Some recommendations
You need to prepare in advance everything you need to apply a plaster splint. The bone and several adjacent joints are fixed. If damage is diagnosed in one joint, it is applied to it and a sufficient length of the limb. It is important to give the immobilized limb a position that is advantageous from a functional point of view.
When applying a bandage, part of the body must remain absolutely motionless. It is unacceptable for the patient to move during the procedure.
Bandaging is carried out from the periphery towards the central part. The material must not be bent. If necessary, it is trimmed, changing the direction of travel, and then straightened. After each layer, the dressing is carefully modeled and rubbed in. This way the material adheres well, and the bandage will exactly match the contours of the body. You need to support the limb with your entire palm. It is unacceptable to use only your fingers for this.
It is important that the plaster is not too tight or, conversely, loose. To avoid damaging the bandage (which happens especially often in children), it is coated with shellac or a solution of this material with alcohol.
Bandages are prepared in advance, guided by the length of the limb. It is folded loosely, and then soaked and smoothed by weight. At the bends, the material is cut and one part of the material is placed on top of the other.

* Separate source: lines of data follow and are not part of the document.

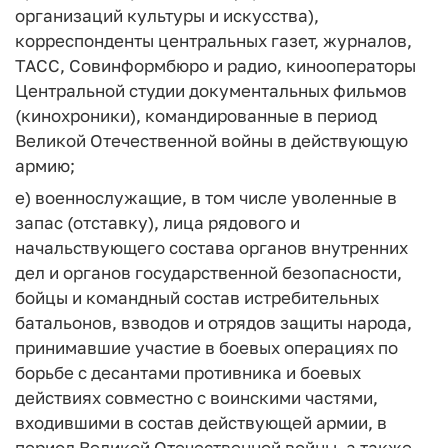
организаций культуры и искусства),
корреспонденты центральных газет, журналов,
ТАСС, Совинформбюро и радио, кинооператоры
Центральной студии документальных фильмов
(кинохроники), командированные в период
Великой Отечественной войны в действующую
армию;
е) военнослужащие, в том числе уволенные в
запас (отставку), лица рядового и
начальствующего состава органов внутренних
дел и органов государственной безопасности,
бойцы и командный состав истребительных
батальонов, взводов и отрядов защиты народа,
принимавшие участие в боевых операциях по
борьбе с десантами противника и боевых
действиях совместно с воинскими частями,
входившими в состав действующей армии, в
период Великой Отечественной войны, а также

Splint with additional materials
For sprains and dislocations, an elastic bandage is often used rather than gauze. It has its advantages. It has greater plasticity and is reusable. This property is very useful for injuries, because such a bandage is easy to remove and treat the swelling with ointment. A leg splint with an elastic bandage is suitable if it is applied a week after the injury, when a permanent cast is no longer needed, but fixation of the joint is necessary. If possible, it is better to make a splint from synthetic polymer gypsum. Its advantages are undeniable, because it does not get wet or crumble.
It should be added that if injuries to the lower extremities are not treated in a timely manner, serious consequences and surgical intervention are possible. When an injury occurs to any part of the legs, you should not look for a photo of a leg splint and try to apply it yourself to the unreduced bone. First of all, you should see a doctor and get an x-ray.